#### [What you are asked to do]
Filter the records down to the lines that hold the word "input", and copy each of those lines.

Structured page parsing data
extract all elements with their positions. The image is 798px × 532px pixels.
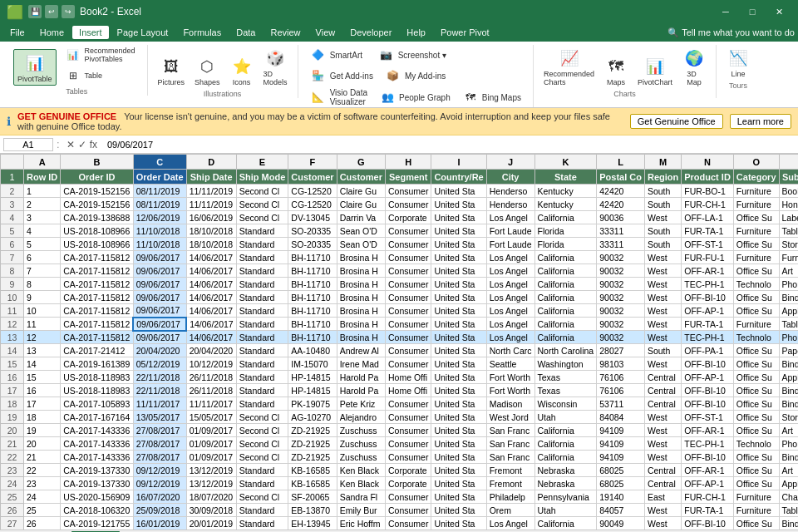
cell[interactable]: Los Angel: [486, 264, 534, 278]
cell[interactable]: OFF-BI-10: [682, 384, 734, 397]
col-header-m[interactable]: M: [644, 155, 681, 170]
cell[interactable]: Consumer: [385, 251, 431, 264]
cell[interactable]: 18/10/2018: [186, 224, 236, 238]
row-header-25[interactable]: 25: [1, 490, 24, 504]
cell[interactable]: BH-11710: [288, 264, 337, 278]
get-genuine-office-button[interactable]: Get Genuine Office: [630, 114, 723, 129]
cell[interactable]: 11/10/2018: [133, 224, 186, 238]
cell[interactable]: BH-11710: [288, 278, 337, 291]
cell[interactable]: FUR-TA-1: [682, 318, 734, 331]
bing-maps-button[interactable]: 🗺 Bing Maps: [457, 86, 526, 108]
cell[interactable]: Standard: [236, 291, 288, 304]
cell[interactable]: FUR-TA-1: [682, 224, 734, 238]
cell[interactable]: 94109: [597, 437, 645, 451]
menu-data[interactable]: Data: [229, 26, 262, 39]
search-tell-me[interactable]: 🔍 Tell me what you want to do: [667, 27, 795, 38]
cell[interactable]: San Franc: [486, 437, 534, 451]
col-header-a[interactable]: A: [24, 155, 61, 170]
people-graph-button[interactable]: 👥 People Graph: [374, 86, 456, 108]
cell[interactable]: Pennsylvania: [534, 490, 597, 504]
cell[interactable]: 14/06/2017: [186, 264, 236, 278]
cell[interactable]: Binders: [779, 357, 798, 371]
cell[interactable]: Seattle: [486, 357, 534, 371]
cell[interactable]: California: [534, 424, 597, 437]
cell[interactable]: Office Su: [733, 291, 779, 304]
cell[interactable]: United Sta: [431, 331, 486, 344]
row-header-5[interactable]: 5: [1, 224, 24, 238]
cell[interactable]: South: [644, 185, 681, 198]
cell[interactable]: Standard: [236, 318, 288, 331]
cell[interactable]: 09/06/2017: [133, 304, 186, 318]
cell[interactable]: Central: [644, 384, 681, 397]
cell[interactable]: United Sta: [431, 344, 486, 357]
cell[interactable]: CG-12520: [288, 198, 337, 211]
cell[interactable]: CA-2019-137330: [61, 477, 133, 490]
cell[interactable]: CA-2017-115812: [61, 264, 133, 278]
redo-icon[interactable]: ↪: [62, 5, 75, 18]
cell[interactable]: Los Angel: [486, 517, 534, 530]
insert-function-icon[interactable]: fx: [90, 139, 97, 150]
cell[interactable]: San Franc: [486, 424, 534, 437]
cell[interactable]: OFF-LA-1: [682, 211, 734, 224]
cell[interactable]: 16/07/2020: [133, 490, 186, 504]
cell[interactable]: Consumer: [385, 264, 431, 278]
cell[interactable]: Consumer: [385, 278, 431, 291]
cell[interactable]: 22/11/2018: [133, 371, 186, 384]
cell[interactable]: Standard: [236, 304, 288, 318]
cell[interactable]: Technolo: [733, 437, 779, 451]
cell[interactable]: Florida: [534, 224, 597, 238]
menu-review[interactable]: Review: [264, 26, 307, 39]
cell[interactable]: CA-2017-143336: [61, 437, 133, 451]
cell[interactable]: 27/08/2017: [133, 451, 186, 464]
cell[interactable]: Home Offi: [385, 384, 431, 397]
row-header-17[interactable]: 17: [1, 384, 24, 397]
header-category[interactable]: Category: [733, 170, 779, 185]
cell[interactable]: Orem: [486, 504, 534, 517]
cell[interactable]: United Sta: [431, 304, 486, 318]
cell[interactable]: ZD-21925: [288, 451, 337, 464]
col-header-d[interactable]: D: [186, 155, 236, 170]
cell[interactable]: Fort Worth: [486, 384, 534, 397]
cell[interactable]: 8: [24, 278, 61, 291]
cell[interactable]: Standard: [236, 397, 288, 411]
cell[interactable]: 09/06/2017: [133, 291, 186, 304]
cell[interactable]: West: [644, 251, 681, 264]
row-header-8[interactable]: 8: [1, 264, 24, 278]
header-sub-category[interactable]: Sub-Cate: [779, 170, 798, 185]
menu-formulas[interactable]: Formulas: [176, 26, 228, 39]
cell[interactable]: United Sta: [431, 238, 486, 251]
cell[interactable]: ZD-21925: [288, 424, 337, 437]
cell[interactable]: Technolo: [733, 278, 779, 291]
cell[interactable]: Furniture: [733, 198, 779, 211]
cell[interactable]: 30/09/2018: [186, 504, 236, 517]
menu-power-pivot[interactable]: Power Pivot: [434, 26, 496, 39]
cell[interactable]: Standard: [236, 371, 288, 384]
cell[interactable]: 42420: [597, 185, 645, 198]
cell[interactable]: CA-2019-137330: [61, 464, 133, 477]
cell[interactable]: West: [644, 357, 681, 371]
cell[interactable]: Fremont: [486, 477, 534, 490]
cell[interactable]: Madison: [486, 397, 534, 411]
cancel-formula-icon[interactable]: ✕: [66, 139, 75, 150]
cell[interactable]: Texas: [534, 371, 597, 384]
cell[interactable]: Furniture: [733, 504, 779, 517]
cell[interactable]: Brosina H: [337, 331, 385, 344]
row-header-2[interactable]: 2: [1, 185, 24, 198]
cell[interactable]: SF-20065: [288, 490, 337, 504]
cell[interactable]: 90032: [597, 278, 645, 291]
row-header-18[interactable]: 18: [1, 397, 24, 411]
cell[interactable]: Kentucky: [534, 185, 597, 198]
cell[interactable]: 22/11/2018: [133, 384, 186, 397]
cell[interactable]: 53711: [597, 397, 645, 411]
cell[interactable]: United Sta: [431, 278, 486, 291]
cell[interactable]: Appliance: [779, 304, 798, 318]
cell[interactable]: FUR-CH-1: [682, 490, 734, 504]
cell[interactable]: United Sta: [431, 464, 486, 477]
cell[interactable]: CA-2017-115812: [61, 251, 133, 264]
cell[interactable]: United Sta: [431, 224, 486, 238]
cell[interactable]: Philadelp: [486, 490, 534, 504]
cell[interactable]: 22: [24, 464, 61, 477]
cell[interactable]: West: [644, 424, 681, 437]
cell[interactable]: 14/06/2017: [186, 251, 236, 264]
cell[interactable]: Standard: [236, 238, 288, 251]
---
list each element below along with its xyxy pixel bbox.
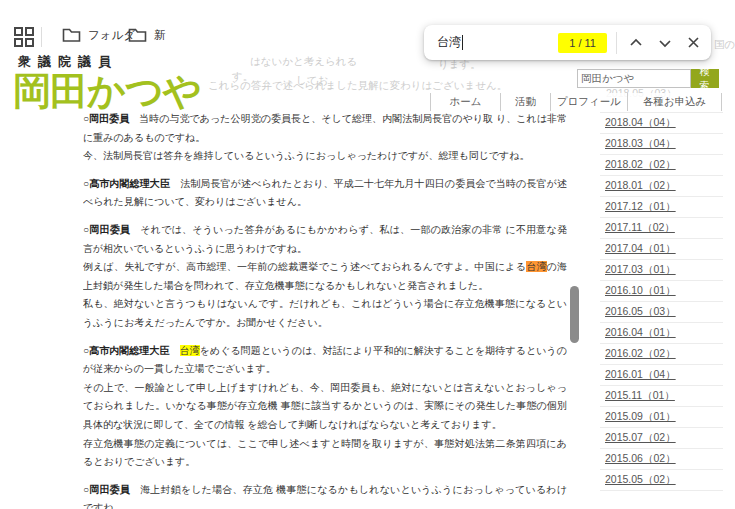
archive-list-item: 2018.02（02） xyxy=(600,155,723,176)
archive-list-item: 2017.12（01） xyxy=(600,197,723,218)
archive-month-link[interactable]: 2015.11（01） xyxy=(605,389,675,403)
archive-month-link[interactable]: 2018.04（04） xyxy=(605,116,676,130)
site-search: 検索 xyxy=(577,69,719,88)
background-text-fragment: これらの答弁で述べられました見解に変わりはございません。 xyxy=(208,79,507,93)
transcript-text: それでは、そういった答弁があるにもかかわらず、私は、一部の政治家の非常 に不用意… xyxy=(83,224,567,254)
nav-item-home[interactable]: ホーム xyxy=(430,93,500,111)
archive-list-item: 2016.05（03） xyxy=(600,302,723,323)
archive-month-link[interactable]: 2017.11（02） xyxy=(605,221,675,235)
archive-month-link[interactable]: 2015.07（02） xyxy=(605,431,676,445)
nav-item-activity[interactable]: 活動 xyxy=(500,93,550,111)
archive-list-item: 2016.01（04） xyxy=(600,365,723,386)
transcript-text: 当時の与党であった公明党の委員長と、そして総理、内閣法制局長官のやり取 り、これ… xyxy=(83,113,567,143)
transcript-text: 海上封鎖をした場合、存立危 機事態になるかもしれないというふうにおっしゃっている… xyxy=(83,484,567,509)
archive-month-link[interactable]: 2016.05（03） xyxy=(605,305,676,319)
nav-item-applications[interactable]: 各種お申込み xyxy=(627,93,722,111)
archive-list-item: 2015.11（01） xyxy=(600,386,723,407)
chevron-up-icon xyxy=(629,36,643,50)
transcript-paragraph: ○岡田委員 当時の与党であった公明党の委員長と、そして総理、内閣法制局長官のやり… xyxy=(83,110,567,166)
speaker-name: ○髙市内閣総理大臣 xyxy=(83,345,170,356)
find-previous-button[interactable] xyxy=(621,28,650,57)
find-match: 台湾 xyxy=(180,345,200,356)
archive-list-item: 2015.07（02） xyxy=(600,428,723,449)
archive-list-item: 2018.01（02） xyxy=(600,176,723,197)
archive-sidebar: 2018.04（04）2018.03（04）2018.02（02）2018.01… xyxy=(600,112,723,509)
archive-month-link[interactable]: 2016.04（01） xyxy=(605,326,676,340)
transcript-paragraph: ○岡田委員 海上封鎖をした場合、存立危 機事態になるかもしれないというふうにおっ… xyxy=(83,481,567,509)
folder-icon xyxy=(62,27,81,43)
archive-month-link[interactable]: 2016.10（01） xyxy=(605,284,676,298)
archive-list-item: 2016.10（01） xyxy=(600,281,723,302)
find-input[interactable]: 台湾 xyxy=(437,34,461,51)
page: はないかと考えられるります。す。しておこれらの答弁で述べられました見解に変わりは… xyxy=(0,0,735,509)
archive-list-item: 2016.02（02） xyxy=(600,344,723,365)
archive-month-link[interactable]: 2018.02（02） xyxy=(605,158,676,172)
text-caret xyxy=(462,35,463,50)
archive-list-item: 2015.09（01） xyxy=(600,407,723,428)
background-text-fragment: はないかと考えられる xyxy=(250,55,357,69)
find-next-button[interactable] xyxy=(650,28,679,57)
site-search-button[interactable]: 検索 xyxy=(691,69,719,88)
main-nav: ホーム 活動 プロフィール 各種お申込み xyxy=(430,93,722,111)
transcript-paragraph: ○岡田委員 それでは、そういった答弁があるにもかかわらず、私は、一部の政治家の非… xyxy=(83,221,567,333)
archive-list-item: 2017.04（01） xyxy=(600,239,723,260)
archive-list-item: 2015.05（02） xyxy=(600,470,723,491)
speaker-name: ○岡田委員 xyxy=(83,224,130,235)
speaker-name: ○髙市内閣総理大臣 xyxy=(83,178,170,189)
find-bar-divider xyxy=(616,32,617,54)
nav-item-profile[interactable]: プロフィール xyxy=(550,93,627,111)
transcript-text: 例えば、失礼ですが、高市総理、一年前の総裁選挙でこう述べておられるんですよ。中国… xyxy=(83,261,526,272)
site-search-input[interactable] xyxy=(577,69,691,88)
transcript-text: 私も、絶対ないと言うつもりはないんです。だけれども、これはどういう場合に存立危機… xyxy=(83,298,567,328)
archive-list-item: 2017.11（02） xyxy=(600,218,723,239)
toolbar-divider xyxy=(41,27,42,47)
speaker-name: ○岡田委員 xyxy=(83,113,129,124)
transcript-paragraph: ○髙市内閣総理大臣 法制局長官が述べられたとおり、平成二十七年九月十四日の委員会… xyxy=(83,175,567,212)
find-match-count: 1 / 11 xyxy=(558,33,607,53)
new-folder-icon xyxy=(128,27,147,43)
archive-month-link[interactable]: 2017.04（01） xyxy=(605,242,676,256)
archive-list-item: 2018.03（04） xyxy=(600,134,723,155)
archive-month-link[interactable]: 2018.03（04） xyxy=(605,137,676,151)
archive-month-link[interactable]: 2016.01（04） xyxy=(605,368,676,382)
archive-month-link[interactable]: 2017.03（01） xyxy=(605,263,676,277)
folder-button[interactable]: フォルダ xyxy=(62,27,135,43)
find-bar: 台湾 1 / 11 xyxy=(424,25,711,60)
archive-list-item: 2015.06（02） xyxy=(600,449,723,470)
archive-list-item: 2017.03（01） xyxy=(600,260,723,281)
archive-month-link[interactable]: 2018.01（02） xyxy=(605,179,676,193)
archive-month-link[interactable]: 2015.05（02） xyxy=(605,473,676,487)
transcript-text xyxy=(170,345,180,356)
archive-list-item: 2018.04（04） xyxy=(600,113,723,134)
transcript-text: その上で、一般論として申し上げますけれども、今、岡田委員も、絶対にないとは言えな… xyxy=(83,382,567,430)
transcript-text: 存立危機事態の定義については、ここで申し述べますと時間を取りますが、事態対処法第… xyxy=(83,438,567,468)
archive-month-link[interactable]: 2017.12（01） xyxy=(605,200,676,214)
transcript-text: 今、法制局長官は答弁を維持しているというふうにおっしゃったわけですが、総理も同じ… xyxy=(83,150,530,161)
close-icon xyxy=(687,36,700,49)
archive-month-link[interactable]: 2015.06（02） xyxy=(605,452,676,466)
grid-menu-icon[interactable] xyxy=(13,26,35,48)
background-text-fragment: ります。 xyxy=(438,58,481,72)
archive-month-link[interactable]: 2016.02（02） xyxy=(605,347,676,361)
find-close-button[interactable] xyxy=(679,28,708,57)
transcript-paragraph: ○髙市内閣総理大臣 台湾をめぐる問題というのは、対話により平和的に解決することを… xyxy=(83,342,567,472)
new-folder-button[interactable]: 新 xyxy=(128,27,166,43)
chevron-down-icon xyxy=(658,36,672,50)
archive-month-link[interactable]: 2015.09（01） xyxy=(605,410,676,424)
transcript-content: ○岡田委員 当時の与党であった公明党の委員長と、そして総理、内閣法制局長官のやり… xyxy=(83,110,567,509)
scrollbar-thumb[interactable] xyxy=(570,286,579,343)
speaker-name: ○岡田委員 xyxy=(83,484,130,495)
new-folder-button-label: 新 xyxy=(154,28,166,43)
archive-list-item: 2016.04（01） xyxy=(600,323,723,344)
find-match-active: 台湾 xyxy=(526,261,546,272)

#### [Solution to the problem]
find-input[interactable]: 台湾 xyxy=(437,34,461,51)
site-search-input[interactable] xyxy=(577,69,691,88)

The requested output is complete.